-- SOURCE RECORDS follows --

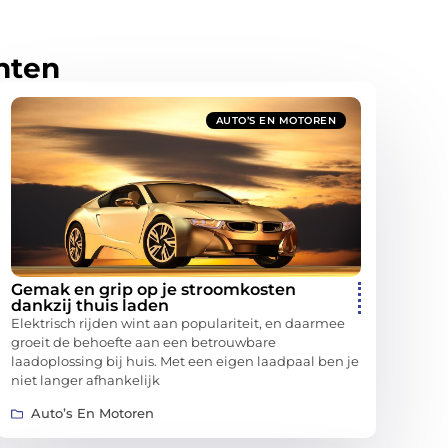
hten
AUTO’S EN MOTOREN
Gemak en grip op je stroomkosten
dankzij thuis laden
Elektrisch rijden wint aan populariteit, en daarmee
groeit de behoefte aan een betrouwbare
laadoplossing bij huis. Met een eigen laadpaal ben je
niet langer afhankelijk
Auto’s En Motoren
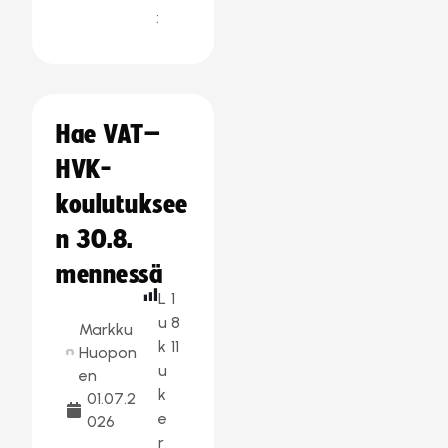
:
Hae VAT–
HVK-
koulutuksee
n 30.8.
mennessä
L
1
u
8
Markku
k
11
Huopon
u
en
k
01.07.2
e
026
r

-- SOURCE RECORDS concluded --
-- SOURCE RECORDS follows --

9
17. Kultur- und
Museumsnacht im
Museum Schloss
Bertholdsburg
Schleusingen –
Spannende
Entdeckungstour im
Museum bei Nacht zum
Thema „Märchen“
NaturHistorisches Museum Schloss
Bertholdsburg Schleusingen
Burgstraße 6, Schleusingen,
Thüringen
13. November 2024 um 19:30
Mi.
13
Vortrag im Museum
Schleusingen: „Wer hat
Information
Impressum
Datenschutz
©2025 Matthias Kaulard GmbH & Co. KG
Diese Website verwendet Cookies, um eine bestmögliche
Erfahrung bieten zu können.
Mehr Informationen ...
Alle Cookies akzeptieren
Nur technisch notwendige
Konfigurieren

-- SOURCE RECORDS concluded --
-- SOURCE RECORDS follows --

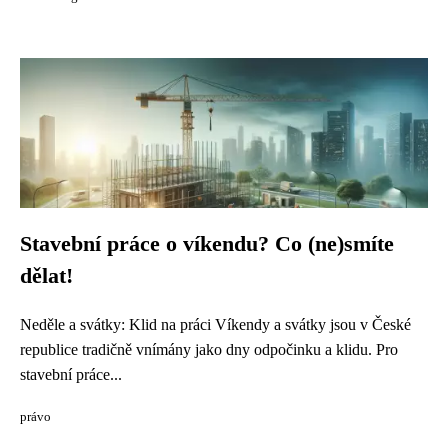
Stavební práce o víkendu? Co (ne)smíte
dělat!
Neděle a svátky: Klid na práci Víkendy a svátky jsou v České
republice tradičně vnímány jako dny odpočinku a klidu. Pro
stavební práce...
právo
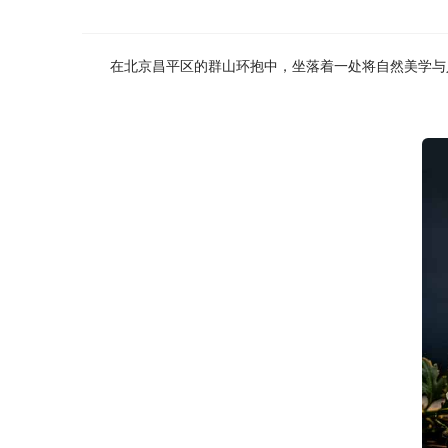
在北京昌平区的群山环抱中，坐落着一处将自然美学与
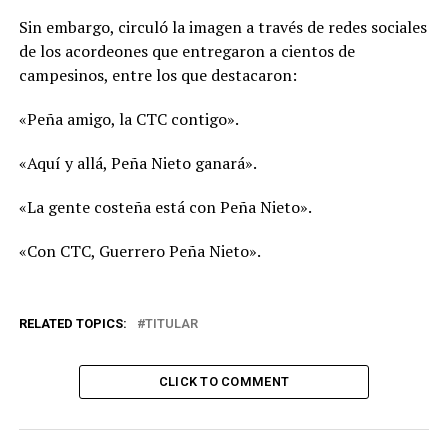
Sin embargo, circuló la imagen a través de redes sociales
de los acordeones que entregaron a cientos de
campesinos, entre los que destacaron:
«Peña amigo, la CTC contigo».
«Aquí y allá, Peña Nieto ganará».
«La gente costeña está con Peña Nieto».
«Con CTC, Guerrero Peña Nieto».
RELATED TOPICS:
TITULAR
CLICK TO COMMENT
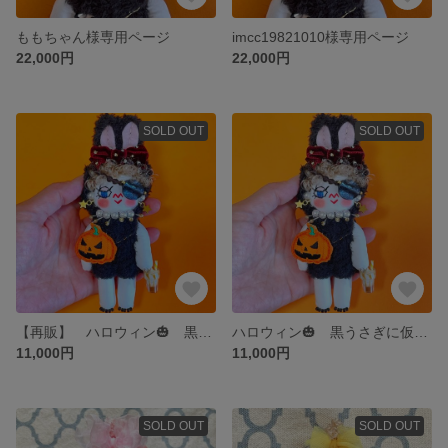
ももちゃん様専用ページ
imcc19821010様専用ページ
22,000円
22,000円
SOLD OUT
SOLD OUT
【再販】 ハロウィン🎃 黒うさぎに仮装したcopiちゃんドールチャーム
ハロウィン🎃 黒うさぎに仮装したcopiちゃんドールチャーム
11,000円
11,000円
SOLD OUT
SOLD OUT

-- SOURCE RECORDS concluded --

EXERCISE BRIEF: On how many lines of the data does the word "Schloss" appear? Only the number is wanted.

EXERCISE RESPONSE: 2